Fenomena “bystander” ini sudah sering sekali terjadi dalam berbagai situasi. Dari situasi yang dianggap remeh, sampai kasus-kasus lain yang lebih besar, seperti bullying, KDRT, pelecehan, depresi, hingga tindakan kriminal. Pasti banyak sekali saksi mata yang mengetahui terjadinya peristiwa-peristiwa tersebut, tapi memilih untuk diam saja.
Setiap kita tentunya punya kepedulian yang besar, empati, dan kesadaran akan pentingnya perlakuan yang baik untuk semua manusia. Akan tetapi, kita kurang memiliki keberanian untuk berbeda. Jauhi “bystander effect” dan bertindak sekarang!

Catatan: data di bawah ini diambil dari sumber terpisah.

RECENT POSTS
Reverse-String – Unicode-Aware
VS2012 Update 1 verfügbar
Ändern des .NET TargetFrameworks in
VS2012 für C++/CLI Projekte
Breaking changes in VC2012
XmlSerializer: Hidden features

Mulailah dari hal-hal kecil di lingkungan sehari-hari. Tidak perlu bertindak bombastis, lakukan saja yang kamu bisa, seperti memberikan tempat dudukmu pada kelompok prioritas, menepuk pundak temanmu dan menanyakan masalah apa yang tengah dialaminya, atau menyisihkan sedikit uangmu untuk membeli dagangan pedagang keliling yang kamu temui. Tindakan nyata, sekecil apapun akan sangat berarti.